[What you need to do]: Please write out the final portion of the records below exactly: the line containing "行動支付也包含電子支付", every line after it, and nothing else.

Saved data entries
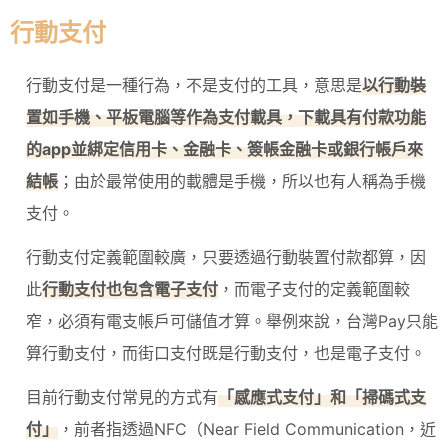
行動支付
行動支付是一種行為，不是支付的工具，意思是
以行動裝
置如手機、平板電腦等作為支付載具，下載具有付款功能
的app並綁定信用卡、金融卡、簽帳金融卡或銀行帳戶來
結帳
；由於最常使用的載體是手機，所以也有人稱為手機
支付。
行動支付定義範圍較廣，只要透過行動裝置付款都算，因
此
行動支付也包含電子支付
，而電子支付的定義範圍較
窄，必須有電支帳戶可儲值才算。舉例來說，台灣Pay只能
算行動支付，而街口支付既是行動支付，也是電子支付。
目前行動支付常見的方式有
「感應式支付」和「掃碼式支
付」
，前者指透過NFC（Near Field Communication，近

[Answer area]:
行動支付也包含電子支付
，而電子支付的定義範圍較
窄，必須有電支帳戶可儲值才算。舉例來說，台灣Pay只能
算行動支付，而街口支付既是行動支付，也是電子支付。
目前行動支付常見的方式有
「感應式支付」和「掃碼式支
付」
，前者指透過NFC（Near Field Communication，近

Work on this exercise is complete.